La cabina de mandos siguió hundiéndose y el agua penetró por las rotas ventanillas. Era como si una mano gigantesca apretase al dirigible hacia abajo hasta hacerle desaparecer en lo profundo. Entonces se desprendió la barquilla y cayó como una hoja muerta, arrastrando una confusa maraña de alambres y cables. Los restos de la cubierta de duraluminio siguieron después, aleteando locamente como un murciélago borracho.

Una bandada de peces de cola amarilla escapó debajo de aquella masa que se hundía, un instante antes de chocar contra el fondo y levantar nubes de fina arena.

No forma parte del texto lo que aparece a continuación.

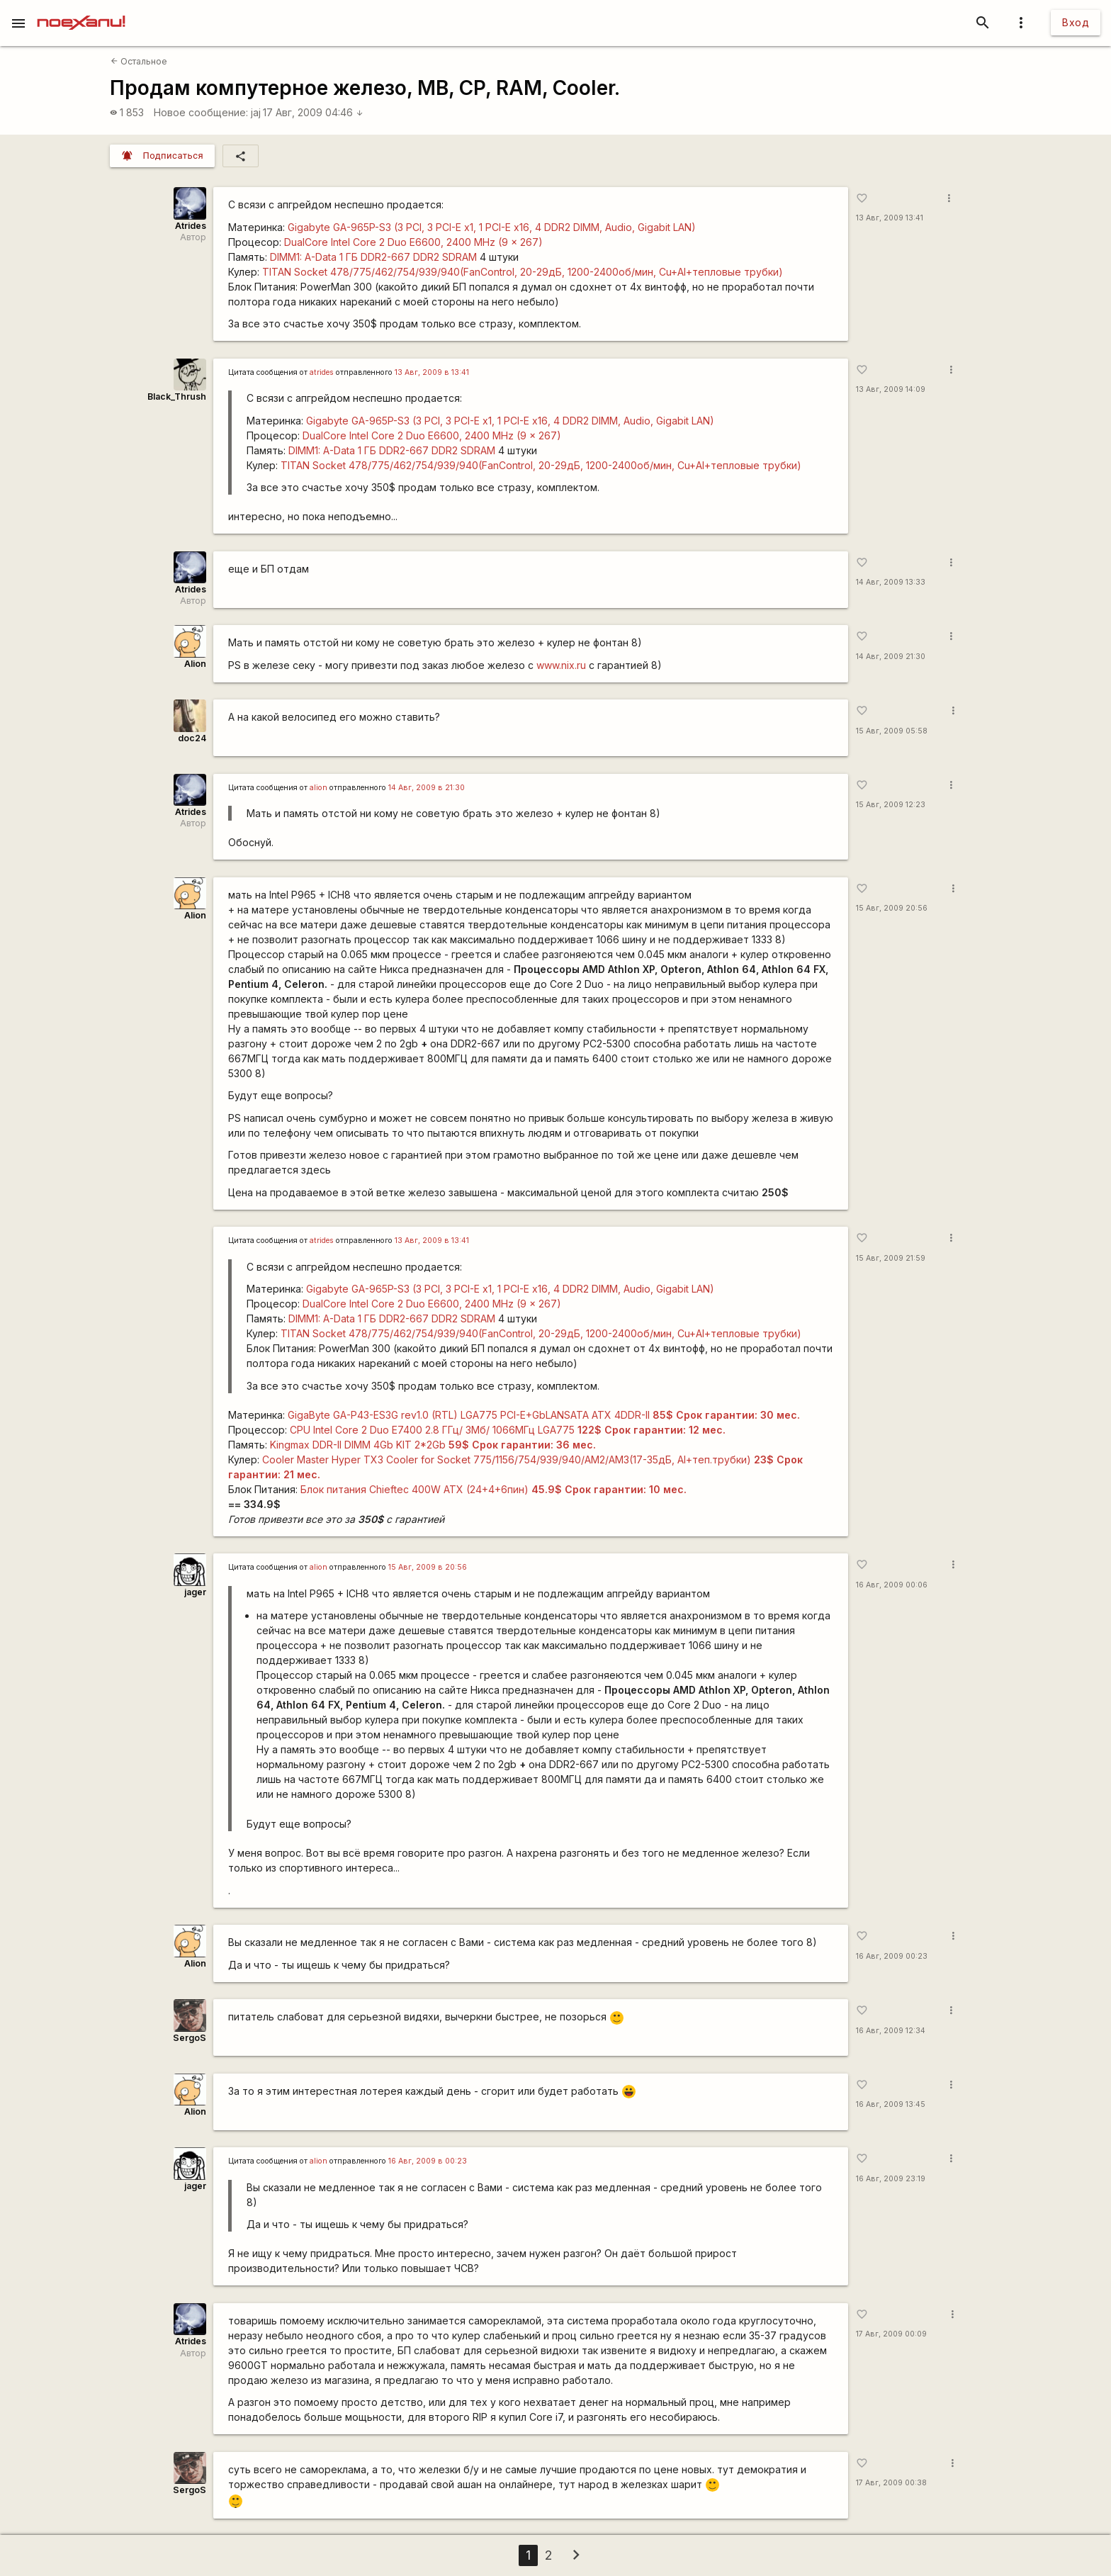 The width and height of the screenshot is (1111, 2576). Describe the element at coordinates (890, 2178) in the screenshot. I see `16 Авг, 2009 23:19` at that location.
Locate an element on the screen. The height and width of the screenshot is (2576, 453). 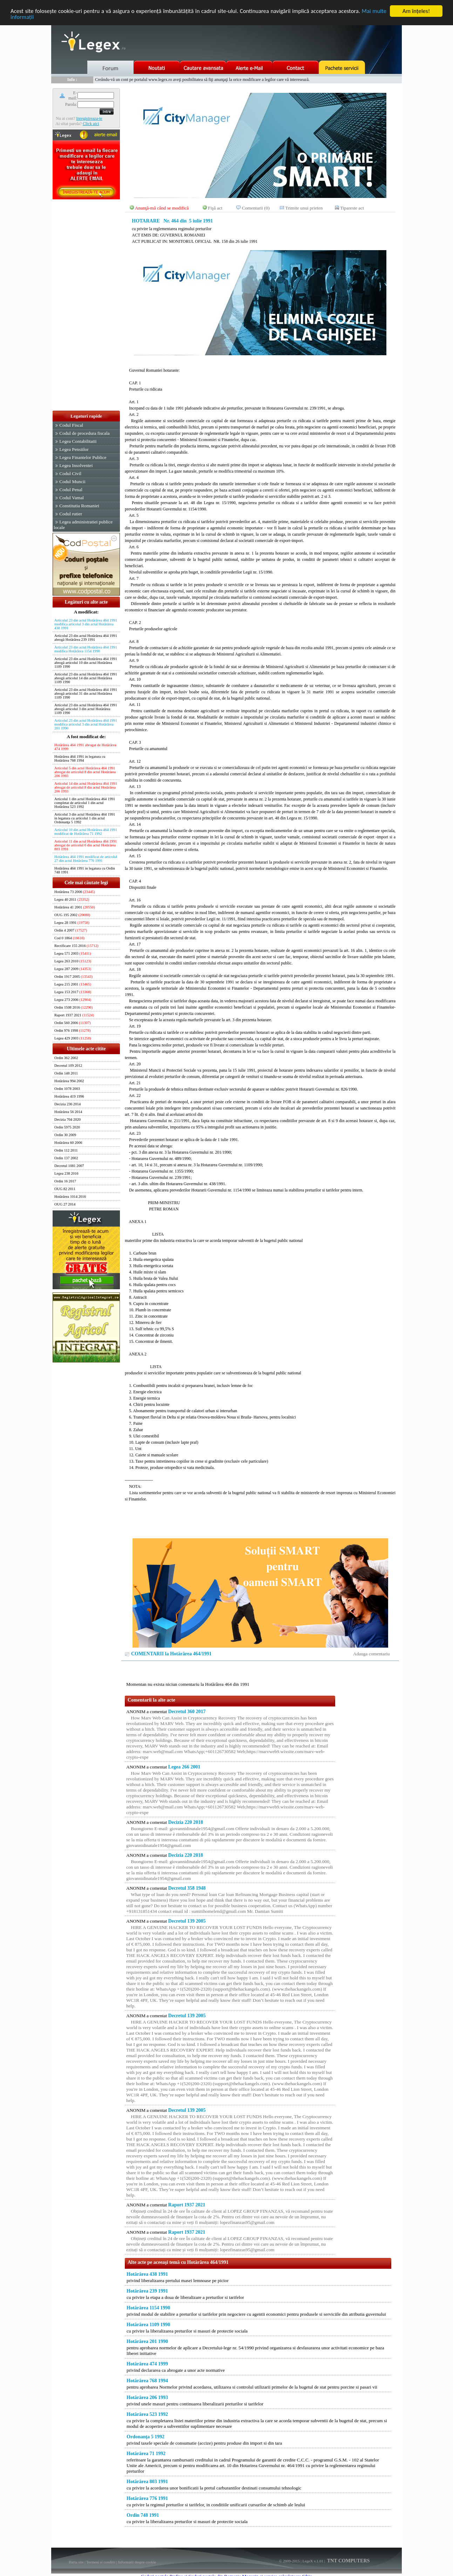 Legea Contabilitatii is located at coordinates (77, 441).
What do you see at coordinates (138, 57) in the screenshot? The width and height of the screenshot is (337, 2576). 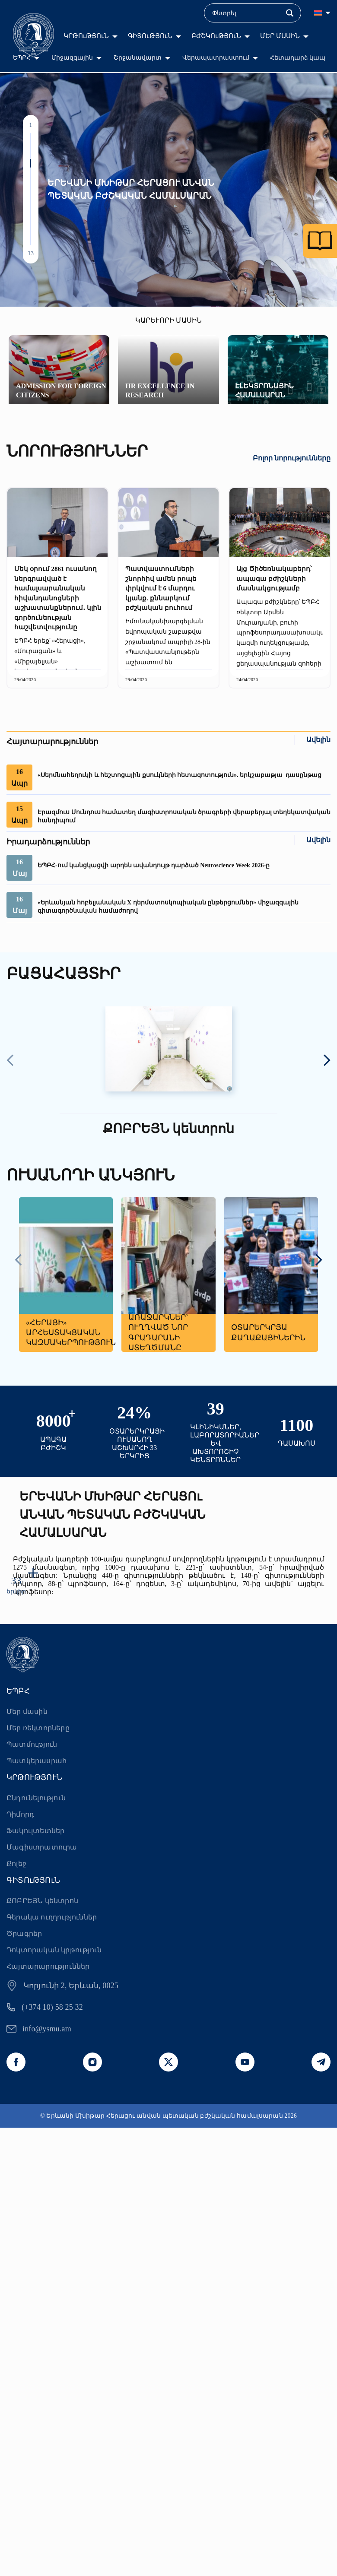 I see `Շրջանավարտ` at bounding box center [138, 57].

Entonces todo quedó en sepulcral silencio, roto solamente por el suave gorgoteo del aire de las botellas.

Sobre la agitada superficie, los pasmados tripulantes de la lancha cañonera empezaron a recorrer el lugar del accidente, buscando algún superviviente. Pero sólo encontraron grandes manchas de carburante y de aceite.

El viento del huracán que se acercaba aumentó hasta fuerza 8. Las olas alcanzaron una altura de seis metros, haciendo imposible continuar la búsqueda. El capitán de la lancha no tuvo más remedio que cambiar de rumbo y dirigirse a un puerto seguro de Cuba, dejando atrás un mar turbulento y maligno.